La apropiación de la historia como propaganda, a la que tan dada es la socialdemocracia europea en cualquiera de sus versiones, izquierdista, liberal o mediopensionista, es también una nostalgia autoflagelante utilizada como venganza fustigatoria sobre sí misma en función de su pecaminosa conciencia farisea, pero cumpliendo además un papel fundamental para su supervivencia como primera necesidad, aunque sea a costa de estar cada día peor, y lo hace reivindicándose en esa misma historia re o degenerada, eso sí, debidamente edulcorada y mitificada a sus conveniencias, que es cultivada como una eucaristía en fechas señaladas para, al ensalzarla, ensalzarse a sí misma. Y ya. Amén. Se acabó el cometido.
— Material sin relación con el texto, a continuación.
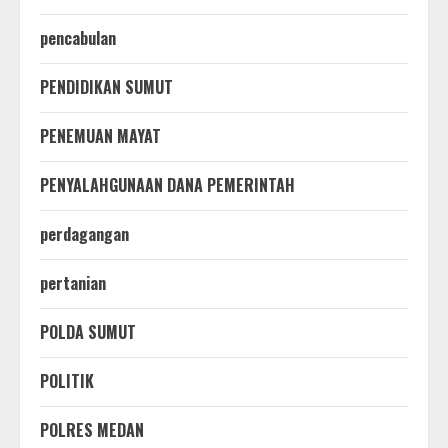
pencabulan
PENDIDIKAN SUMUT
PENEMUAN MAYAT
PENYALAHGUNAAN DANA PEMERINTAH
perdagangan
pertanian
POLDA SUMUT
POLITIK
POLRES MEDAN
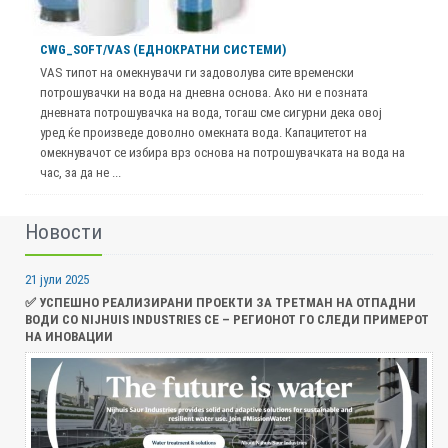
CWG_SOFT/VAS (ЕДНОКРАТНИ СИСТЕМИ)
VAS типот на омекнувачи ги задоволува сите временски
потрошувачки на вода на дневна основа. Ако ни е позната
дневната потрошувачка на вода, тогаш сме сигурни дека овој
уред ќе произведе доволно омекната вода. Капацитетот на
омекнувачот се избира врз основа на потрошувачката на вода на
час, за да не ...
Новости
21 јули 2025
✅ УСПЕШНО РЕАЛИЗИРАНИ ПРОЕКТИ ЗА ТРЕТМАН НА ОТПАДНИ
ВОДИ СО NIJHUIS INDUSTRIES CE – РЕГИОНОТ ГО СЛЕДИ ПРИМЕРОТ
НА ИНОВАЦИИ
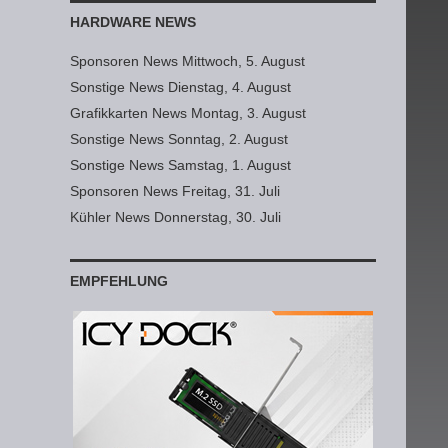
HARDWARE NEWS
Sponsoren News Mittwoch, 5. August
Sonstige News Dienstag, 4. August
Grafikkarten News Montag, 3. August
Sonstige News Sonntag, 2. August
Sonstige News Samstag, 1. August
Sponsoren News Freitag, 31. Juli
Kühler News Donnerstag, 30. Juli
EMPFEHLUNG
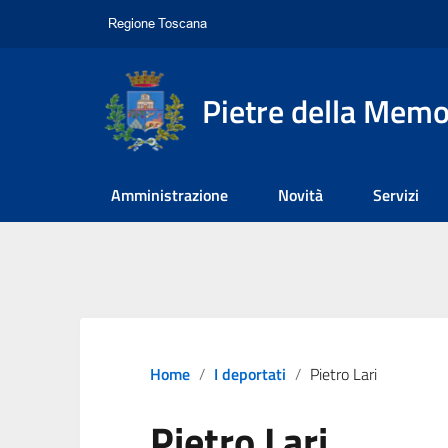
Pietre della Memo
Amministrazione
Novità
Servizi
Home
I deportati
Pietro Lari
Pietro Lari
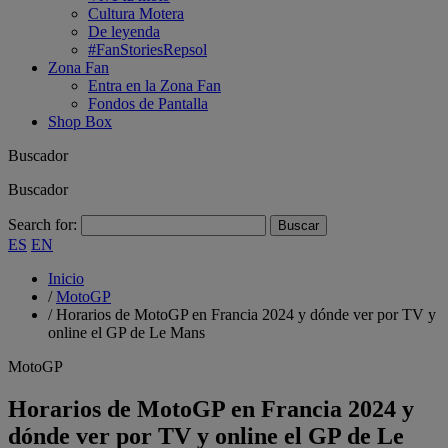
Cultura Motera
De leyenda
#FanStoriesRepsol
Zona Fan
Entra en la Zona Fan
Fondos de Pantalla
Shop Box
Buscador
Buscador
Search for:
ES
EN
Inicio
/
MotoGP
/
Horarios de MotoGP en Francia 2024 y dónde ver por TV y
online el GP de Le Mans
MotoGP
Horarios de MotoGP en Francia 2024 y
dónde ver por TV y online el GP de Le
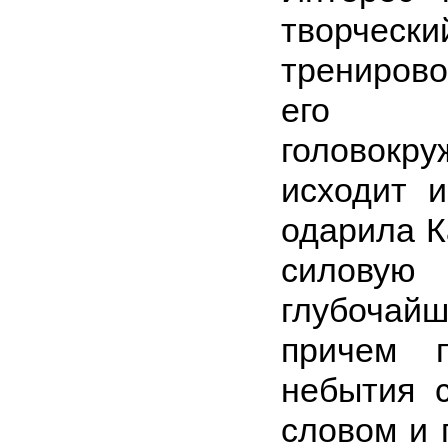
творческ
тренирово
его ч
головок
исходит и
одарила К
силову
глубочайш
причем п
небытия 
словом и 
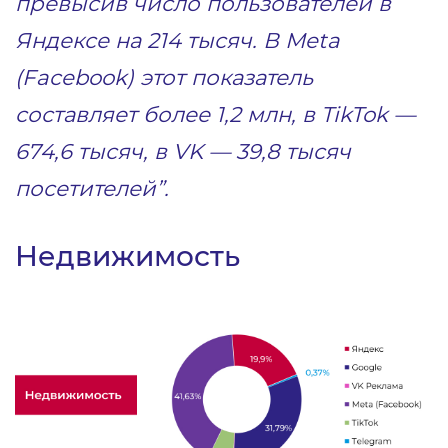
превысив число пользователей в
Яндексе на 214 тысяч. В Meta
(Facebook) этот показатель
составляет более 1,2 млн, в TikTok —
674,6 тысяч, в VK — 39,8 тысяч
посетителей”.
Недвижимость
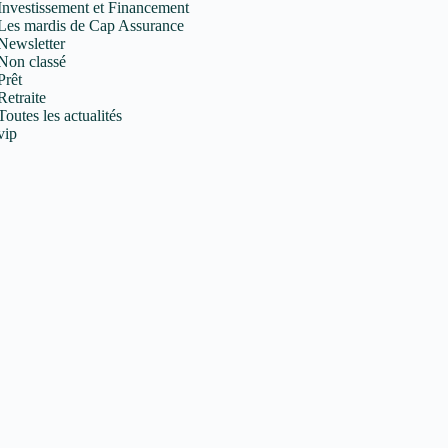
Investissement et Financement
Les mardis de Cap Assurance
Newsletter
Non classé
Prêt
Retraite
Toutes les actualités
vip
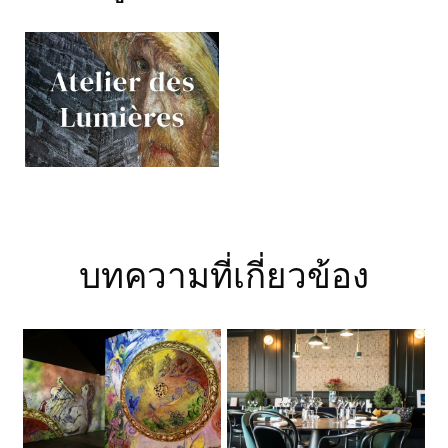
บทความที่เกี่ยวข้อง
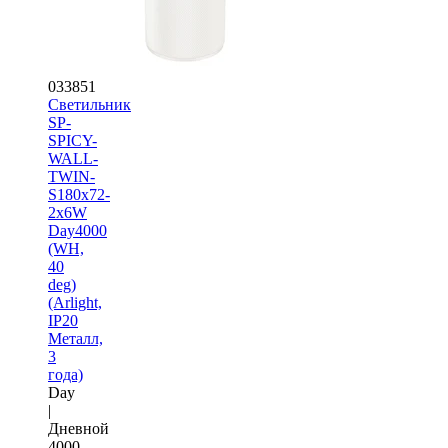
033851
Светильник
SP-
SPICY-
WALL-
TWIN-
S180x72-
2x6W
Day4000
(WH,
40
deg)
(Arlight,
IP20
Металл,
3
года)
Day
|
Дневной
4000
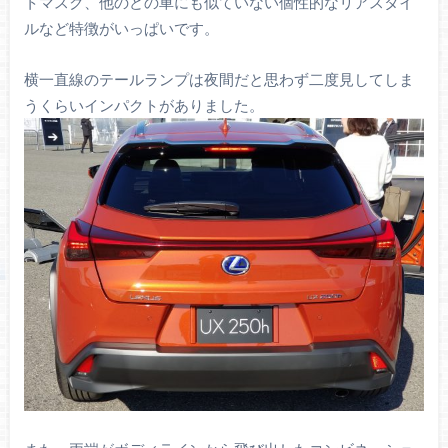
トマスク、他のどの車にも似ていない個性的なリアスタイ
ルなど特徴がいっぱいです。
横一直線のテールランプは夜間だと思わず二度見してしま
うくらいインパクトがありました。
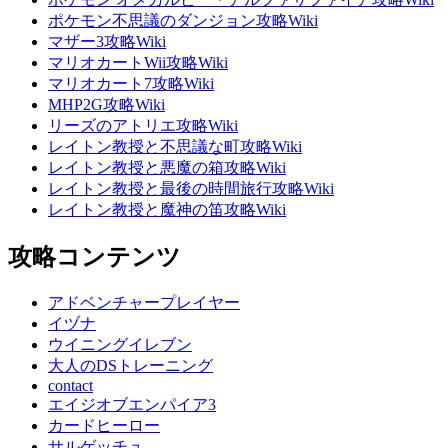
ポケモン不思議のダンジョン攻略Wiki
マザー3攻略Wiki
マリオカートWii攻略Wiki
マリオカート7攻略Wiki
MHP2G攻略Wiki
リーズのアトリエ攻略Wiki
レイトン教授と不思議な町攻略Wiki
レイトン教授と悪魔の箱攻略Wiki
レイトン教授と最後の時間旅行攻略Wiki
レイトン教授と魔神の笛攻略Wiki
攻略コンテンツ
アドベンチャープレイヤー
イヅナ
ウイニングイレブン
大人のDSトレーニング
contact
エイジオブエンパイア3
カードヒーロー
サルゲッチュ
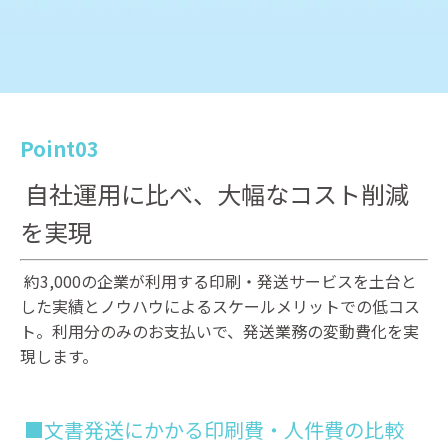
Point03
自社運用に比べ、大幅なコスト削減
を実現
約3,000の企業が利用する印刷・発送サービスを土台と
した実績とノウハウによるスケールメリットでの低コス
ト。利用分のみのお支払いで、発送業務の変動費化を実
現します。
■文書発送にかかる印刷費・人件費の比較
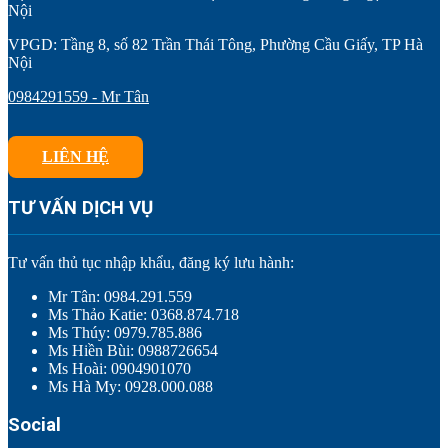
Nội
VPGD: Tầng 8, số 82 Trần Thái Tông, Phường Cầu Giấy, TP Hà
Nội
0984291559 - Mr Tân
LIÊN HỆ
TƯ VẤN DỊCH VỤ
Tư vấn thủ tục nhập khẩu, đăng ký lưu hành:
Mr Tân: 0984.291.559
Ms Thảo Katie: 0368.874.718
Ms Thúy: 0979.785.886
Ms Hiền Bùi: 0988726654
Ms Hoài: 0904901070
Ms Hà My: 0928.000.088
Social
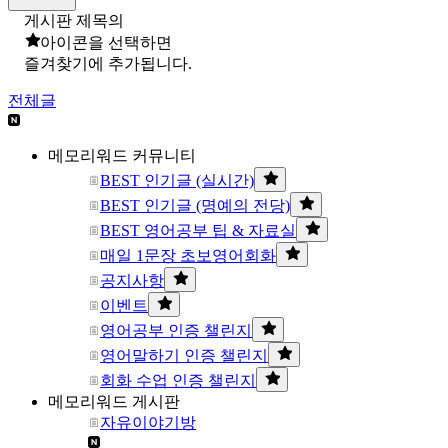
게시판 제목의
아이콘을 선택하면
즐겨찾기에 추가됩니다.
전체글
메모리워드 커뮤니티
BEST 인기글 (실시간)
BEST 인기글 (명예의 전당)
BEST 영어공부 팁 & 자료실
매일 1문장 초보영어회화
공지사항
이벤트
영어공부 인증 챌린지
영어말하기 인증 챌린지
회화 수업 인증 챌린지
메모리워드 게시판
자유이야기방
La gran excusa utilizada para todo este viacrucis representativo, o auto sacramental eurobonístico -por lo del buenismo, aunque también por los bonos- es la dichosa memoria colectiva, que de colectiva tiene ya muy poco. Pero, bueno, para que no se nos olvide de dónde venimos y tal, aunque cada uno provenga de su padre y de su madre. Y aunque otra cosa sea adónde vamos, ahora que dicen que vamos juntos. Vamos a dejarlo ahí.
Dentro de ese historicismo mágico, vacío, inerte pero trabucaire y peligroso, de raíz netamente fascista, pues su práctica empezó ya con los nazis, si bien su culto posterior se haya extendido, por lo práctico y rentable que ha resultado ser, a todas las ideologías sucesoras del contrato social forzado por EE.UU tras la guerra, destacan primorosamente esos actos a los que acuden prestos a poner ramos a su florido pensil tanto las víctimas como los verdugos del invento.
Entre todos, descuella como un señero jacobeo holocáustico el que ha sido designado como epicentro del asesinato como forma de desarrollo humano bajo el fecundo lema de “el trabajo os hará libres”, o sea Auschwitz, esa misa del año, que este cumple como año eucarístico, peregrinando a su lugar a poner cara grave los herederos de ambas partes de la infamia. Y ya. Amén. Daos la paz. Te adoramos, Señor. Podéis ir en paz. Hasta otro año.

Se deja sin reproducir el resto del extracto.